**INSTRUCTIONS TO FOLLOW**
Your output should consist of the data, copied exactly.

Segment Start: SOURCE INFORMATION

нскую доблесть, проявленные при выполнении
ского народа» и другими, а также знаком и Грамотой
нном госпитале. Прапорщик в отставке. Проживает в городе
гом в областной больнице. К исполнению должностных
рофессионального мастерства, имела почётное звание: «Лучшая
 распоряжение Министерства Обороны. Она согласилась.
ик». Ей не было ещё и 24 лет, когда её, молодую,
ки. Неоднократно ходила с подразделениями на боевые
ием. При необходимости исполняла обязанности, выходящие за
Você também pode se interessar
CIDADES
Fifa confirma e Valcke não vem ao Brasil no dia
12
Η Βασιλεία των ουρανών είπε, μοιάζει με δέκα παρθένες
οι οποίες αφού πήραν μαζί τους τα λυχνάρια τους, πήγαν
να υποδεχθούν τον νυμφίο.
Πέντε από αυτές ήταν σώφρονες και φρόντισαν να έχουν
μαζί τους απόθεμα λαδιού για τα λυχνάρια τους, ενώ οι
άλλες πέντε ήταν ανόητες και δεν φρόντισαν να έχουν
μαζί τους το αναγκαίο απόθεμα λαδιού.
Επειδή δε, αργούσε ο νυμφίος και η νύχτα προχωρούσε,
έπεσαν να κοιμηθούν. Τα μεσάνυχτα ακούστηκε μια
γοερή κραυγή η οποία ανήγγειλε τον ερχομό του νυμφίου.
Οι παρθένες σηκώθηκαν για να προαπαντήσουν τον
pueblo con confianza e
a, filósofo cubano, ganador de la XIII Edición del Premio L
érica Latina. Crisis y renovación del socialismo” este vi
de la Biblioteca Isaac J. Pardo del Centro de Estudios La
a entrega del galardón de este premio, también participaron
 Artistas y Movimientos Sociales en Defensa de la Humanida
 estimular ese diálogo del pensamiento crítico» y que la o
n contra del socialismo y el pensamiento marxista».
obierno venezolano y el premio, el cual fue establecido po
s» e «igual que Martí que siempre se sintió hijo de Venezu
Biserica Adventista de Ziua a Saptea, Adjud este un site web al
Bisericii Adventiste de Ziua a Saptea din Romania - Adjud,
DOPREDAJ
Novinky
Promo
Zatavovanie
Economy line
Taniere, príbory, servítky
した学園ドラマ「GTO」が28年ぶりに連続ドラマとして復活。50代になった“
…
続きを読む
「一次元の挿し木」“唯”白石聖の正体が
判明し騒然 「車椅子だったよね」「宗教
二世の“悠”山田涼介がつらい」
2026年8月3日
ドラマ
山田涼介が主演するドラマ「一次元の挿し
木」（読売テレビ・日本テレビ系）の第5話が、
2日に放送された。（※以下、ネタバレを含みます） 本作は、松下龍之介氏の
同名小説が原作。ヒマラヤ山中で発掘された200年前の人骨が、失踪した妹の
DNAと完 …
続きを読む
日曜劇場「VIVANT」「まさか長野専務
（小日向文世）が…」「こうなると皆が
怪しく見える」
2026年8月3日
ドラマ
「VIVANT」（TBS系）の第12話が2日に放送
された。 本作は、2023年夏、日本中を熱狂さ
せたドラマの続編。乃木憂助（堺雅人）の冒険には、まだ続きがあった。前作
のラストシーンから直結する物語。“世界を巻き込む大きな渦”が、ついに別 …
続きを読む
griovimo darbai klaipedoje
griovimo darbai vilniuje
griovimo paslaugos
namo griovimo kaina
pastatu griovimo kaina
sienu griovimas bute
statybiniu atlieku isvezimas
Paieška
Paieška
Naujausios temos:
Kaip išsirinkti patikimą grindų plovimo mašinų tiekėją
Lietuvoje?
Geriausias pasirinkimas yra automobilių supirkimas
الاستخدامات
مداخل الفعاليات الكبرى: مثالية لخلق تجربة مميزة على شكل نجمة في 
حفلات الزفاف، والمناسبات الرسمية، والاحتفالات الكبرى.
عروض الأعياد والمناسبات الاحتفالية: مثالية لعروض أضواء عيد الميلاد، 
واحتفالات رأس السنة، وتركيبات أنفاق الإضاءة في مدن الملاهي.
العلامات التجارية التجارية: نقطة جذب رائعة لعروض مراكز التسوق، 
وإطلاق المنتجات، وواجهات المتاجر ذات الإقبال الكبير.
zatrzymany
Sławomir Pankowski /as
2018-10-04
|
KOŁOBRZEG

Segment End: SOURCE INFORMATION

**OUTPUT**
нскую доблесть, проявленные при выполнении
ского народа» и другими, а также знаком и Грамотой
нном госпитале. Прапорщик в отставке. Проживает в городе
гом в областной больнице. К исполнению должностных
рофессионального мастерства, имела почётное звание: «Лучшая
 распоряжение Министерства Обороны. Она согласилась.
ик». Ей не было ещё и 24 лет, когда её, молодую,
ки. Неоднократно ходила с подразделениями на боевые
ием. При необходимости исполняла обязанности, выходящие за
Você também pode se interessar
CIDADES
Fifa confirma e Valcke não vem ao Brasil no dia
12
Η Βασιλεία των ουρανών είπε, μοιάζει με δέκα παρθένες
οι οποίες αφού πήραν μαζί τους τα λυχνάρια τους, πήγαν
να υποδεχθούν τον νυμφίο.
Πέντε από αυτές ήταν σώφρονες και φρόντισαν να έχουν
μαζί τους απόθεμα λαδιού για τα λυχνάρια τους, ενώ οι
άλλες πέντε ήταν ανόητες και δεν φρόντισαν να έχουν
μαζί τους το αναγκαίο απόθεμα λαδιού.
Επειδή δε, αργούσε ο νυμφίος και η νύχτα προχωρούσε,
έπεσαν να κοιμηθούν. Τα μεσάνυχτα ακούστηκε μια
γοερή κραυγή η οποία ανήγγειλε τον ερχομό του νυμφίου.
Οι παρθένες σηκώθηκαν για να προαπαντήσουν τον
pueblo con confianza e
a, filósofo cubano, ganador de la XIII Edición del Premio L
érica Latina. Crisis y renovación del socialismo” este vi
de la Biblioteca Isaac J. Pardo del Centro de Estudios La
a entrega del galardón de este premio, también participaron
 Artistas y Movimientos Sociales en Defensa de la Humanida
 estimular ese diálogo del pensamiento crítico» y que la o
n contra del socialismo y el pensamiento marxista».
obierno venezolano y el premio, el cual fue establecido po
s» e «igual que Martí que siempre se sintió hijo de Venezu
Biserica Adventista de Ziua a Saptea, Adjud este un site web al
Bisericii Adventiste de Ziua a Saptea din Romania - Adjud,
DOPREDAJ
Novinky
Promo
Zatavovanie
Economy line
Taniere, príbory, servítky
した学園ドラマ「GTO」が28年ぶりに連続ドラマとして復活。50代になった“
…
続きを読む
「一次元の挿し木」“唯”白石聖の正体が
判明し騒然 「車椅子だったよね」「宗教
二世の“悠”山田涼介がつらい」
2026年8月3日
ドラマ
山田涼介が主演するドラマ「一次元の挿し
木」（読売テレビ・日本テレビ系）の第5話が、
2日に放送された。（※以下、ネタバレを含みます） 本作は、松下龍之介氏の
同名小説が原作。ヒマラヤ山中で発掘された200年前の人骨が、失踪した妹の
DNAと完 …
続きを読む
日曜劇場「VIVANT」「まさか長野専務
（小日向文世）が…」「こうなると皆が
怪しく見える」
2026年8月3日
ドラマ
「VIVANT」（TBS系）の第12話が2日に放送
された。 本作は、2023年夏、日本中を熱狂さ
せたドラマの続編。乃木憂助（堺雅人）の冒険には、まだ続きがあった。前作
のラストシーンから直結する物語。“世界を巻き込む大きな渦”が、ついに別 …
続きを読む
griovimo darbai klaipedoje
griovimo darbai vilniuje
griovimo paslaugos
namo griovimo kaina
pastatu griovimo kaina
sienu griovimas bute
statybiniu atlieku isvezimas
Paieška
Paieška
Naujausios temos:
Kaip išsirinkti patikimą grindų plovimo mašinų tiekėją
Lietuvoje?
Geriausias pasirinkimas yra automobilių supirkimas
الاستخدامات
مداخل الفعاليات الكبرى: مثالية لخلق تجربة مميزة على شكل نجمة في 
حفلات الزفاف، والمناسبات الرسمية، والاحتفالات الكبرى.
عروض الأعياد والمناسبات الاحتفالية: مثالية لعروض أضواء عيد الميلاد، 
واحتفالات رأس السنة، وتركيبات أنفاق الإضاءة في مدن الملاهي.
العلامات التجارية التجارية: نقطة جذب رائعة لعروض مراكز التسوق، 
وإطلاق المنتجات، وواجهات المتاجر ذات الإقبال الكبير.
zatrzymany
Sławomir Pankowski /as
2018-10-04
|
KOŁOBRZEG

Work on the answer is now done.